External radiation therapy is usually given five days a week for one to eight weeks, depending on the cancer. On occasion, a single treatment may be recommended. The daily treatment usually takes only a few minutes.

Types of external radiotherapy include:

  • 3D conformal radiation therapy: Computed tomography (CT) scans and special computer software help create a three-dimensional computer model of the area to be treated. Treatments are more precisely targeted to the tumor, sparing surrounding normal tissue.
  • Intensity-modulated radiation therapy (IMRT)/volumetric modulated arc therapy (VMAT): Intensity modulated radiotherapy provides even more precise radiation therapy. This multi-beam system varies dose intensity and narrows in on diseased cells. VMAT does this over an arc, which tends to be faster.
  • Image guided radiotherapy (IGRT): Sometimes three dimensional imaging done before treatment can help ensure the best alignment to the target. This is usually done by getting a CT scan prior to each treatment. Other imaging options include X-rays, ultrasound, systems that track internal seeds and cameras that track a surface as it moves.
  • Stereotactic radiosurgery/Gamma Knife radiosurgery: The Gamma Knife is considered the "gold standard" for radiation treatment for brain tumors or lesions. The Gamma Knife provides results comparable to or better than conventional surgery in many cases, without the need for a surgical incision or long recovery in the hospital. Radiosurgery is usually a single treatment, although in some cases you may have treatment broken up into a few treatments over separate days.
  • Stereotactic body radiation therapy (SBRT): This type of treatment focuses high doses of intense radiation to targets outside the head. This type of treatment is usually given in one to five treatments. Sometimes special systems that control or track your breathing are necessary to further minimize radiation to the healthy parts of your body.
  • Intraoperative radiation: Intraoperative radiation therapy (IORT) allows for radiation to be delivered at the time of surgery, which may help avoid the need for external radiation later. The radiation is better focused to areas that have some tumor left behind.

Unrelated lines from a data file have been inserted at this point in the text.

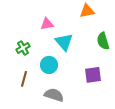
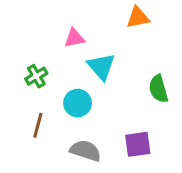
green semicircle: (103, 41) -> (158, 89), moved
purple square: (93, 75) -> (138, 144), moved

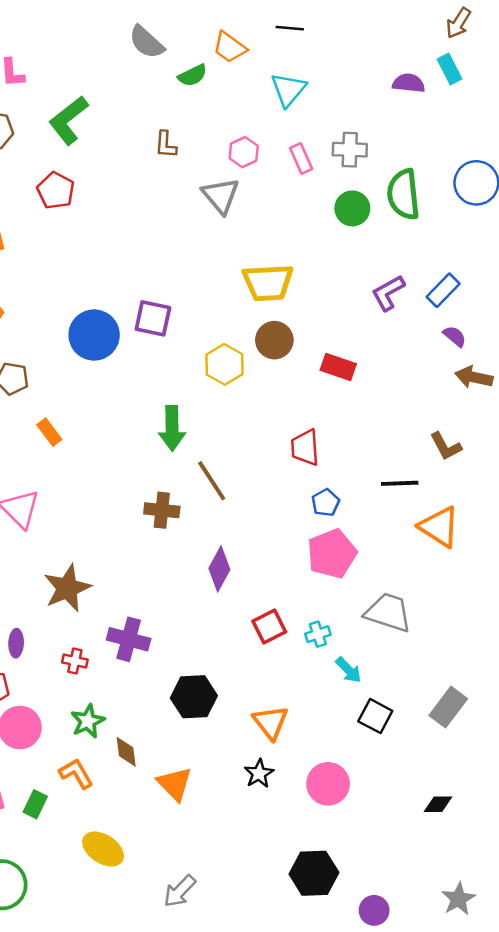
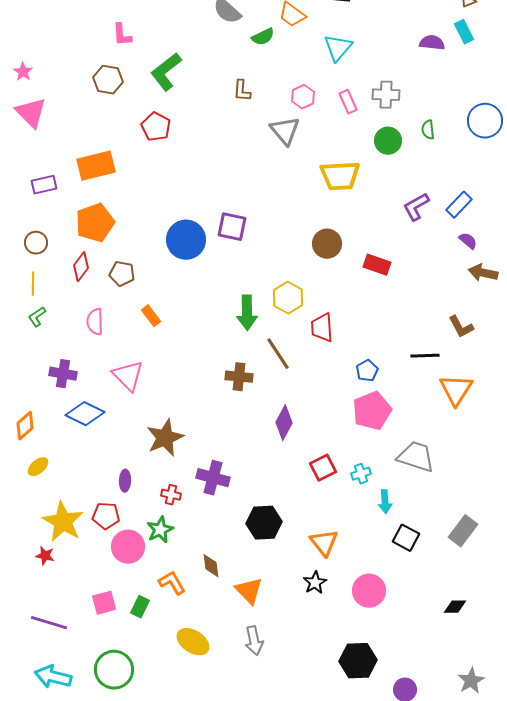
green semicircle: (403, 194) -> (428, 130), size x0.5
yellow trapezoid: (268, 283) -> (340, 176), moved
yellow hexagon: (224, 364) -> (288, 298), moved
red trapezoid: (305, 448) -> (322, 328), moved
orange triangle: (439, 527) -> (456, 390), turned 30
cyan arrow: (349, 670) -> (385, 502), turned 40
green star: (88, 721) -> (160, 530), moved
gray arrow: (180, 891) -> (254, 641), moved, turned -56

Internal radiation therapy

Brachytherapy and radiopharmaceuticals

In some cases internal radiation therapy is as effective in treating cancer as external. Brachytherapy involves implanting a radioactive source, or "seed," in or around a tumor. The source emits a high dose of radiation to a small area to kill cancer cells. Implants can be temporary or permanent.

  • Examples of temporary brachytherapy implants include gynecologic, esophageal, orbital (eye) and coronary artery implants.
  • An example of permanent brachytherapy implant is a low-dose rate prostate seed implant.

Radiopharmaceuticals are another way of delivering radiotherapy, in the form of a radioisotope bound to a carrier. Examples of radio pharmaceuticals include TheraSphere™, used to treat certain liver tumors, and Zevalin®, used to treat certain lymphomas.